Initial Ponderings on the Topic of Gender
(and how it affects education)
by Diane Stronks, OCSTA Executive Director ◊
When my children were young and we spent time on a lake in the summer, they loved to fish. Buying a dozen worms from a vendor in town was always met with excitement. One year, my parents came to visit and my mother expressed interest in going fishing with the children. I will never forget my boys incredulity and their profound awe for their grandmother as she explained that cutting the worms into halves or thirds was a way to “stretch” (quite literally) their supply of bait. They discovered that day that their grandmother loved nature, especially exploring ponds and streams as much as they did.

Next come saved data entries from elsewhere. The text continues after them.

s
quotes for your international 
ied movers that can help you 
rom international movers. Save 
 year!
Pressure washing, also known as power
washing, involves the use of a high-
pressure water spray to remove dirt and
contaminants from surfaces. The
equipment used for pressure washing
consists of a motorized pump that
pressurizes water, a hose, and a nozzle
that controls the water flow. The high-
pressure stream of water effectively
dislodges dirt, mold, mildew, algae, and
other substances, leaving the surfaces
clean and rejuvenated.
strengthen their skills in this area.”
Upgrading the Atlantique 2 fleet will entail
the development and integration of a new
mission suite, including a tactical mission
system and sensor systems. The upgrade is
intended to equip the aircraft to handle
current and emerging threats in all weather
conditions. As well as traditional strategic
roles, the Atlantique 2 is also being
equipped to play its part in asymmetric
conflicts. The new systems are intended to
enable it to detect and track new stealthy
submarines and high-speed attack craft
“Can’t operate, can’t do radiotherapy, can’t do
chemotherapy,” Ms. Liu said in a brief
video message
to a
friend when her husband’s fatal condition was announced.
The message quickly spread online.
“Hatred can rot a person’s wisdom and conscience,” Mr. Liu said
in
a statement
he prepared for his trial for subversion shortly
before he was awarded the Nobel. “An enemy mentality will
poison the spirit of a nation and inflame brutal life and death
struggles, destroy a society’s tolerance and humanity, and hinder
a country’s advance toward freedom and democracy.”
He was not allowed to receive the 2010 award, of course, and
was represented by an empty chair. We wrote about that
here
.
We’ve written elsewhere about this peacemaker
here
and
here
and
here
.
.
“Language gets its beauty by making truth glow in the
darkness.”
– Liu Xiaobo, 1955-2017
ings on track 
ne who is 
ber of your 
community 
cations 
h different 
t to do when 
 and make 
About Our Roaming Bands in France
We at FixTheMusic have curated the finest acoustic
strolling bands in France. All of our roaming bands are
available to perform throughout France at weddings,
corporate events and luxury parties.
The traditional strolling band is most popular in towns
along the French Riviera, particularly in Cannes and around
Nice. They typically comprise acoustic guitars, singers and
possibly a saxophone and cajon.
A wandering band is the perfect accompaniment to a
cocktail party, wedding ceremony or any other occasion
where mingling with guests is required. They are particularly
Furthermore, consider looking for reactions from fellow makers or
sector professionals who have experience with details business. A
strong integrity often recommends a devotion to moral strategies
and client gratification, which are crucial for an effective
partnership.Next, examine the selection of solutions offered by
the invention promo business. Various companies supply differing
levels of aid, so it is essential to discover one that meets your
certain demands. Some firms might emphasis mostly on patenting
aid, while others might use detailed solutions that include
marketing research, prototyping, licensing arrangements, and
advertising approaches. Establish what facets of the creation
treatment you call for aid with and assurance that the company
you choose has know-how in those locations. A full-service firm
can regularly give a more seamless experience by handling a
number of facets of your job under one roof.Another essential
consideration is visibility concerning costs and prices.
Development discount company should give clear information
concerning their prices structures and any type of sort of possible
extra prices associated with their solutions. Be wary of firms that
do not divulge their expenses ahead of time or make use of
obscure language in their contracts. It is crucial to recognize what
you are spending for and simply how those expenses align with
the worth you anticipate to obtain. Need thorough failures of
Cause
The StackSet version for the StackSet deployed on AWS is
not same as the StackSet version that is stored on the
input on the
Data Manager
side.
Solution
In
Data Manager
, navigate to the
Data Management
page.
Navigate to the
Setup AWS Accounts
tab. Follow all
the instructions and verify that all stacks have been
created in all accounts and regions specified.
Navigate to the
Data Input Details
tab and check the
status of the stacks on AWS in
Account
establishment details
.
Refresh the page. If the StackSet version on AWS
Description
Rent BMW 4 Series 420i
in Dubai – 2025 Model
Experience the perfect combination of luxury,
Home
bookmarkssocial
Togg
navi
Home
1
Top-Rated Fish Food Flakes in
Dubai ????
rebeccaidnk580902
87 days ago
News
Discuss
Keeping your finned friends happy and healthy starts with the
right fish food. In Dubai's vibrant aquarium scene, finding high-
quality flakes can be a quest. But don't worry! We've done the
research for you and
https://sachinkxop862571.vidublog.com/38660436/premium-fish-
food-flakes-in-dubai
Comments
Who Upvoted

I tell this story because I often wonder about the categories in which we place people. We say that boys do this and girls do that. And yet… . My experience and now the research tells us that there are some distinct gender differences between females and males. These findings may not surprise some us who may have tried experiments with their daughters by only buying red or royal blue or yellow clothing for them to wear or buying gender “neutral” toys and finding that when confronted with a choice, pink was the hero and dolls were the prize.
I had the opportunity to hear Dr. Leonard Sax at a conference called Boys Adrift, sponsored by the Peel County School Board. Dr. Sax, in his two recent books, Why Gender Matters and Boys Adrift, has studied gender and its implications in education, family and society. He encourages us to adjust our thinking about boys and recognize that one cannot make “girls’ ways of doing things” the standard, just as in the 1960’s and 1970’s it was unhelpful to measure women’s ways of doing things to men’s.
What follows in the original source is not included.